Easing restrictions on foreign investors will not affect the investment climate and generate much needed investments and jobs
By ROGER M. BALANZA
Members of the Constitutional Commission (ConCom) that drafted the 1987 Constitution shot down claims by legislators that amending economic provisions of the Charter would brighten the country’s road to recovery from the Covid-19 pandemic.
Rather than spend precious time and energy on Charter Change (Cha-Cha), Congress should instead focus its priorities on the COVID-19 crisis and the coming presidential elections in 2022, said Constitution Framer and former Supreme Court justice Vicente Mendoza.
Amending the economic provisions of the Constitution to ease restrictions on foreign investors “will not affect the investment climate and generate much needed investments and jobs, ” said Rosario Braid, another member of the 1986 ConCom.
Mendoza and Braid expressed their positions against ChaCha on January 27 at the start of the hearing of the Senate committees on constitutional amendments on proposed economic amendments to the 1987 Constitution.
“The education of the people for wise voting and the preparation for clean, honest, and credible elections that can spell good government in this country demand the patriotism of everyone. We need to summon all our will to bring the patriotic spirit back to the people. These are two challenges that we have to confront before we can speak of any other change in the Constitution,” Mendoza said at the hearing.
“During a period of instability and because of need to focus on the pandemic, it may not be the right time to open the economy,” Braid told the senators.
“I do not believe this is the time for charter change given that one, the threat of the pandemic; and two the great challenge of securing in this country good government and that is tied to the next elections, national and local,” said Mendoza.
Both said that economic recovery will follow once these two challenges are met.
Another framer of the 1987 Constitution said the present attempt on charter change is motivated by power and money.
Lawyer Christian Monsod made the comment in an interview as legislators start tinkering with the Constitution to amend its economic provisions.
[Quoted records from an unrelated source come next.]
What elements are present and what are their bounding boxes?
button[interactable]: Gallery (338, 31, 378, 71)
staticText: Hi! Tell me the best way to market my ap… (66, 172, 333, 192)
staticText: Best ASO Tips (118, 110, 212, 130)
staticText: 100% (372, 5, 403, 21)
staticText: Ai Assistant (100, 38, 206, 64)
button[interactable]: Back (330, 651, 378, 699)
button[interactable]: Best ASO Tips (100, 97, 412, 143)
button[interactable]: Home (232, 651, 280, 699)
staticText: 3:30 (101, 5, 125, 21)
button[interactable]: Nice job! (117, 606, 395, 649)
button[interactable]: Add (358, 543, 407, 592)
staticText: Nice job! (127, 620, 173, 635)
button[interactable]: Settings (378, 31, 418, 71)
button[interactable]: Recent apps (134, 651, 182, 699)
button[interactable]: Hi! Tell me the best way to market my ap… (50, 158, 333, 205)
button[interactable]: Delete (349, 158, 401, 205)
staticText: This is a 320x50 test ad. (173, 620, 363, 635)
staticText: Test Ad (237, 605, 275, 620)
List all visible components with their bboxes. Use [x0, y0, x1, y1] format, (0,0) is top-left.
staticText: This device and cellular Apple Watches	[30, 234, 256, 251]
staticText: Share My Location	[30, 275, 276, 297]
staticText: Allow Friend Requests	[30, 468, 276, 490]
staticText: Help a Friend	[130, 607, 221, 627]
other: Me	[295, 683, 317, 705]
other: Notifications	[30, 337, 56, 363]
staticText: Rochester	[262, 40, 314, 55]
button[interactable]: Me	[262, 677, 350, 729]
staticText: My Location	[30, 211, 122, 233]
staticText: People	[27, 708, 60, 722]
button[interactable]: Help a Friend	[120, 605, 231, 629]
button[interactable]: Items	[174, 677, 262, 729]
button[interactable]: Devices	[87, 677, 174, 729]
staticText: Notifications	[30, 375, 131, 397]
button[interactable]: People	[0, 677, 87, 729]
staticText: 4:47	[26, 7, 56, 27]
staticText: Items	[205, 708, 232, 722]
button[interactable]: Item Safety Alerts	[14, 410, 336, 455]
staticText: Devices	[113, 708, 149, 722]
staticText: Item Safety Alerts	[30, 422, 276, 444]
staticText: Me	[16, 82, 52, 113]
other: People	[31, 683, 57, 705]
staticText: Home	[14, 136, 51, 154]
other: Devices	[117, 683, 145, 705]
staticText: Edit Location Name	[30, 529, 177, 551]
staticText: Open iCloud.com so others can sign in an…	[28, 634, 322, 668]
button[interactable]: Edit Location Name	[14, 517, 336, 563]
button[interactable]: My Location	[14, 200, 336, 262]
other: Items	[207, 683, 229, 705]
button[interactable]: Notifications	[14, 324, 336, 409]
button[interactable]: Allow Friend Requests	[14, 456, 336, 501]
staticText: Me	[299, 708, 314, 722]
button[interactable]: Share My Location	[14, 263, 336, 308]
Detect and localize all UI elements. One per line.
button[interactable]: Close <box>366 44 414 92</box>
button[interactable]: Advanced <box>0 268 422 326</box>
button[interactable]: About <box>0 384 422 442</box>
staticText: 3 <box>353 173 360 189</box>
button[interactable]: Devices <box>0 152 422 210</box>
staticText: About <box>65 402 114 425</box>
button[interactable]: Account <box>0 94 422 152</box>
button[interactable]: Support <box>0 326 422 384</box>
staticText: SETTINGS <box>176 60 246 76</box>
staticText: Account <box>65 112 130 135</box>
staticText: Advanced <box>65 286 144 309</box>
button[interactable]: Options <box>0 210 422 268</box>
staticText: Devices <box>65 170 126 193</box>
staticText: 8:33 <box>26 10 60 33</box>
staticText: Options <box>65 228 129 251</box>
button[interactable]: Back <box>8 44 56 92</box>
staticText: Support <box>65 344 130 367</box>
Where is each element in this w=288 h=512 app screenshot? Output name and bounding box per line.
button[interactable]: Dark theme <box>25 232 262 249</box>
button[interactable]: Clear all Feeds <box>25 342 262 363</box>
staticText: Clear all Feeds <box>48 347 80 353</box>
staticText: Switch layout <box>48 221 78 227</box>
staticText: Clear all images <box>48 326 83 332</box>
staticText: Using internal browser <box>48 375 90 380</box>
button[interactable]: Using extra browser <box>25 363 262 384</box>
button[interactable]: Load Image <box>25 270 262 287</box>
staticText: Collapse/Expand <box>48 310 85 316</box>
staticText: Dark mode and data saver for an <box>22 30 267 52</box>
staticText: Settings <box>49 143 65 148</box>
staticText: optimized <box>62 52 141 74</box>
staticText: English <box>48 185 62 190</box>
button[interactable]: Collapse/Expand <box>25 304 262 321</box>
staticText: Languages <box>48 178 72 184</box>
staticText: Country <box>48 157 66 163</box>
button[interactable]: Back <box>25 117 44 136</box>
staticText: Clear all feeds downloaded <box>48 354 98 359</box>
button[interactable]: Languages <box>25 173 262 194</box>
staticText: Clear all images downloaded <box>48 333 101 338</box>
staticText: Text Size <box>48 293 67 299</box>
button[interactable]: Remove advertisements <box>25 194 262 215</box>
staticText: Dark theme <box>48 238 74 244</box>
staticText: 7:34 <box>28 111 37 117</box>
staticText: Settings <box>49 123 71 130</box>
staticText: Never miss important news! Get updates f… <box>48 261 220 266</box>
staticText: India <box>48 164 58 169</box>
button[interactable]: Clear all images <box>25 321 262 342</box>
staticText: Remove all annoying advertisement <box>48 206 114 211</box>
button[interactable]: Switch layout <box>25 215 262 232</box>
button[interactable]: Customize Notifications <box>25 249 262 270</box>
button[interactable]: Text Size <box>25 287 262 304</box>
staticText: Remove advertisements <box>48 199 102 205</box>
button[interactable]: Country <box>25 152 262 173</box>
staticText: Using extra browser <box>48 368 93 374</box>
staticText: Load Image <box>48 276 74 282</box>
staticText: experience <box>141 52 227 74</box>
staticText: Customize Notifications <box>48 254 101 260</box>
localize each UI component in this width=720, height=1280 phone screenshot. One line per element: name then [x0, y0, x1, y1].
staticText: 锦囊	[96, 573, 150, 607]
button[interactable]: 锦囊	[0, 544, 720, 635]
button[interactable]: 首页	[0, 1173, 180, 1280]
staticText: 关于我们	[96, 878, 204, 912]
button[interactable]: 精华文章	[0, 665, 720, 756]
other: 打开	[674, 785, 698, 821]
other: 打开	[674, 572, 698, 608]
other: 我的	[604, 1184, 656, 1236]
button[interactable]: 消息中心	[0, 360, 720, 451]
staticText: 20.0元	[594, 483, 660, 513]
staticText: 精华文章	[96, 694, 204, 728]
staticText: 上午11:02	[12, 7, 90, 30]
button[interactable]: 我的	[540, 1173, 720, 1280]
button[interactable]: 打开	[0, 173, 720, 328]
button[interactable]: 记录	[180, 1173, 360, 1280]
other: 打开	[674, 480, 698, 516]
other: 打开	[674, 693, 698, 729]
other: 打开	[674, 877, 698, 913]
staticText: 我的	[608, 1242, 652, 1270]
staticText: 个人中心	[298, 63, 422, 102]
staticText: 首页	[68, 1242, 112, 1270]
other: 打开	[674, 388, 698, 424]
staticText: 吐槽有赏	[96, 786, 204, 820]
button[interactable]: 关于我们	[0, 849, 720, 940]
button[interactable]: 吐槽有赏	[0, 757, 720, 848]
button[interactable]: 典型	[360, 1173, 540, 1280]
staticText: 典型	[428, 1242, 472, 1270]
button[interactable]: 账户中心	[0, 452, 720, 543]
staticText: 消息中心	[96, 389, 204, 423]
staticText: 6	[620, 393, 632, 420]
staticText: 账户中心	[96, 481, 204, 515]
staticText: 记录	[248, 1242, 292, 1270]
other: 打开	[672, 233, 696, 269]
The Senate committees on constitutional amendments has started hearings on proposed economic amendments to the 1987 Constitution.
At the House of Representatives, a motion has been filed by House Speaker Lord Allan Velasco seeking to convene Congress as a constituent assembly to amend Articles XII, XIV, and XVI of the Constitution.
“There have been five previous attempts to change the Constitution….all of these past attempts were unsuccessful because the people perceived the articulated purposes as a smokescreen for self-serving ends,” Monsod said.
“The real motive, just like previous attempts, is power and money,” sadi Monsod.